A Sunday at Wrigleyville
This Sunday is back to normal for me. Church, write. Church, write. My Sundays have a certain cadence to them.
Not so last week. Last Sunday was different. One of the more unique Sundays of my life. The Sunday included church, ballgame and dinner. All in a place called Wrigleyville.
We were in Chicago for a colleague’s wedding and a short vacation to visit our nephew, who lives in the Chicago neighborhood of Rogers Park, a few miles north of Wrigley Field and within walking distance of Lake Michigan.
We stayed downtown and enjoyed all the things I love to do in Chicago. Pizza at Giordano’s. Shopping on Michigan Avenue. Dinner in Greektown. Boat ride on Lake Michigan off Navy Pier. Touring Chinatown.
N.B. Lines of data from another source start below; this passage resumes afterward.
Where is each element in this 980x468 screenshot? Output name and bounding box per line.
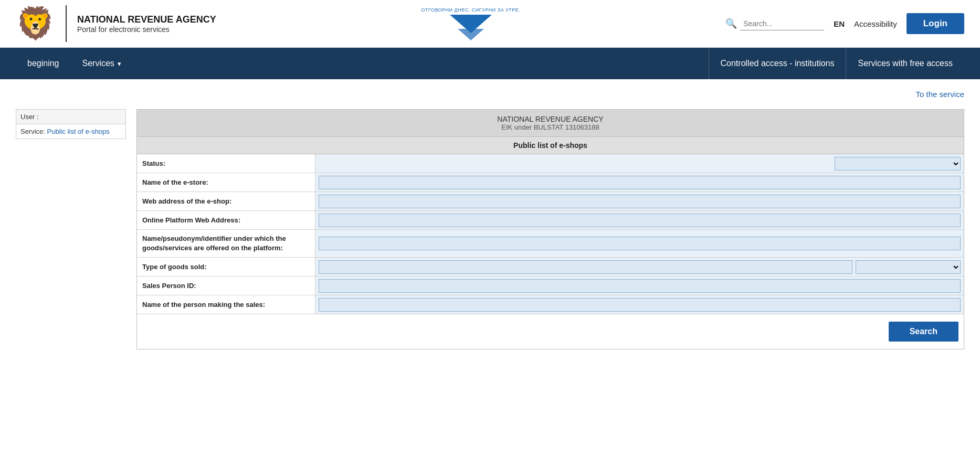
sidebar-user-label: User : <box>20 113 39 121</box>
nav-item-services[interactable]: Services ▾ <box>71 48 133 79</box>
main-layout: User : Service: Public list of e-shops N… <box>16 109 964 349</box>
sales-person-name-input[interactable] <box>319 298 961 312</box>
form-row-status: Status: <box>137 154 964 173</box>
web-address-input[interactable] <box>319 195 961 208</box>
form-cell-eshop-name <box>315 173 964 192</box>
gov-slogan-text: ОТГОВОРНИ ДНЕС. СИГУРНИ ЗА УТРЕ. <box>421 7 521 13</box>
sidebar-service-value: Public list of e-shops <box>47 127 110 135</box>
form-row-platform-address: Online Platform Web Address: <box>137 211 964 230</box>
nav-item-free-access[interactable]: Services with free access <box>846 48 964 79</box>
status-select[interactable] <box>835 157 961 171</box>
agency-title: NATIONAL REVENUE AGENCY <box>77 14 216 25</box>
form-label-sales-person-name: Name of the person making the sales: <box>137 295 315 314</box>
form-cell-sales-person-name <box>315 295 964 314</box>
form-row-eshop-name: Name of the e-store: <box>137 173 964 192</box>
form-label-web-address: Web address of the e-shop: <box>137 192 315 210</box>
content-area: To the service User : Service: Public li… <box>0 79 980 394</box>
pseudonym-input[interactable] <box>319 237 961 250</box>
sidebar-service-row: Service: Public list of e-shops <box>16 124 125 139</box>
header-center: ОТГОВОРНИ ДНЕС. СИГУРНИ ЗА УТРЕ. <box>227 7 715 40</box>
login-button[interactable]: Login <box>907 13 964 34</box>
form-cell-platform-address <box>315 211 964 229</box>
agency-subtitle: Portal for electronic services <box>77 25 216 34</box>
eshop-name-input[interactable] <box>319 176 961 189</box>
to-service-section: To the service <box>16 90 964 99</box>
form-row-pseudonym: Name/pseudonym/identifier under which th… <box>137 230 964 258</box>
status-select-wrap <box>835 157 961 171</box>
search-box: 🔍 <box>725 17 824 30</box>
form-row-web-address: Web address of the e-shop: <box>137 192 964 211</box>
form-agency-name: NATIONAL REVENUE AGENCY <box>142 115 958 123</box>
sidebar-user-row: User : <box>16 110 125 124</box>
form-label-platform-address: Online Platform Web Address: <box>137 211 315 229</box>
form-section-title: Public list of e-shops <box>137 137 964 154</box>
agency-lion-icon: 🦁 <box>16 8 55 39</box>
form-label-pseudonym: Name/pseudonym/identifier under which th… <box>137 230 315 257</box>
form-row-sales-id: Sales Person ID: <box>137 276 964 295</box>
platform-address-input[interactable] <box>319 214 961 227</box>
logo-divider <box>66 5 67 42</box>
gov-logo: ОТГОВОРНИ ДНЕС. СИГУРНИ ЗА УТРЕ. <box>421 7 521 40</box>
sidebar: User : Service: Public list of e-shops <box>16 109 126 139</box>
language-button[interactable]: EN <box>834 19 845 28</box>
search-icon: 🔍 <box>725 18 737 29</box>
form-cell-web-address <box>315 192 964 210</box>
form-cell-sales-id <box>315 276 964 295</box>
form-row-sales-person-name: Name of the person making the sales: <box>137 295 964 314</box>
form-label-type-goods: Type of goods sold: <box>137 258 315 276</box>
form-label-sales-id: Sales Person ID: <box>137 276 315 295</box>
form-label-eshop-name: Name of the e-store: <box>137 173 315 192</box>
form-cell-pseudonym <box>315 230 964 257</box>
header-right: 🔍 EN Accessibility Login <box>725 13 964 34</box>
type-goods-select[interactable] <box>856 260 961 274</box>
form-header: NATIONAL REVENUE AGENCY EIK under BULSTA… <box>137 110 964 137</box>
accessibility-button[interactable]: Accessibility <box>854 19 897 28</box>
sidebar-service-label: Service: <box>20 127 45 135</box>
form-panel: NATIONAL REVENUE AGENCY EIK under BULSTA… <box>136 109 964 349</box>
nav-right: Controlled access - institutions Service… <box>709 48 965 79</box>
logo-section: 🦁 NATIONAL REVENUE AGENCY Portal for ele… <box>16 5 216 42</box>
to-service-link[interactable]: To the service <box>915 90 964 99</box>
sales-person-id-input[interactable] <box>319 279 961 293</box>
form-label-status: Status: <box>137 154 315 173</box>
nav-left: begining Services ▾ <box>16 48 709 79</box>
search-row: Search <box>137 314 964 349</box>
type-goods-text-input[interactable] <box>319 260 852 274</box>
nav-item-beginning[interactable]: begining <box>16 48 71 79</box>
logo-text: NATIONAL REVENUE AGENCY Portal for elect… <box>77 14 216 34</box>
search-button[interactable]: Search <box>889 322 958 342</box>
search-input[interactable] <box>740 17 824 30</box>
nav-bar: begining Services ▾ Controlled access - … <box>0 48 980 79</box>
form-row-type-goods: Type of goods sold: <box>137 258 964 276</box>
form-eik-line: EIK under BULSTAT 131063188 <box>142 123 958 131</box>
triangle-icon-2 <box>458 29 484 40</box>
nav-item-controlled-access[interactable]: Controlled access - institutions <box>709 48 846 79</box>
form-cell-type-goods <box>315 258 964 276</box>
chevron-down-icon: ▾ <box>118 60 121 68</box>
header: 🦁 NATIONAL REVENUE AGENCY Portal for ele… <box>0 0 980 48</box>
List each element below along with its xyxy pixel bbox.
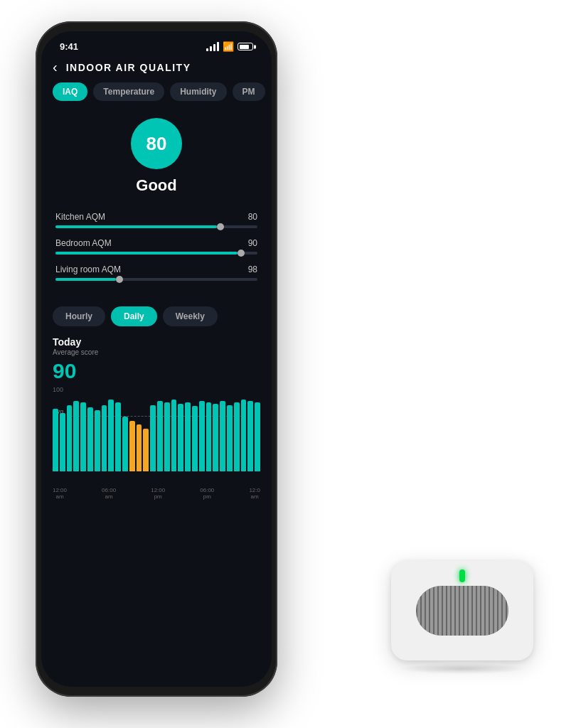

But we set aside Sunday for a Cubs game so we could combine it with going to church with my nephew. His church literally sits three blocks up Addison Street from Wrigley Field.
We took the Red Line train from downtown to the Wrigley Field stop, and four loud, young guys sat in our car, hollering the whole way. Turns out they were Wrigley Field workers, and their animated debates were all sports related. On occasion, one would jump to his feet to act out a point.
We got off the train at the Addison stop, in Wrigleyville, met up with our nephew at the McDonald’s across the street from the stadium and then walked to Missio Dei Church. Services are held in a community center that on the inside looks like an old theater. Windows ring the balcony and were open, which means you could hear faint sounds from the street, which can be rowdy on Game Day.
But the open windows didn’t distract me. The service was very good. Missio Dei is exactly what you’d think a thriving Protestant church in Wrigleyville would be: contemporary, relevant, young.
I guessed the median age of the crowd at 27. We sang some songs I knew and liked, some I didn’t know yet liked, some I knew and didn’t like and some I didn’t know and didn’t like. Pretty much like my own church.
The pastor was gone, but a professor from Moody Bible Institute spoke and was very interesting, talking about the urban church. All in all, a splendid morning which reminded me that people all over America worship the Lord in all kinds of different places and all kinds of different ways.
Then we walked down to the stadium, about an hour before first pitch. The area around Wrigley Field is like a college campus on a football game day. Except Wrigleyville hosts 81 games a year, not seven.
I had bought three tickets on stubhub — $34 each, upper deck, down the third-base line, which I thought was a decent prize for a soldout game — for my wife, nephew and neice. I had a press pass so that I could chat post-game with Pirates manager John Russelll; we were in the same Norman High School graduating class (1979) and I covered John when he played baseball for the Sooners.
Anyway, a trip to Wrigley always is fun. It remains one of the greenest places I’ve ever been. Really does awe you every time you go, with the ivy on the walls, the rooftop bleachers, the lakefront skyline.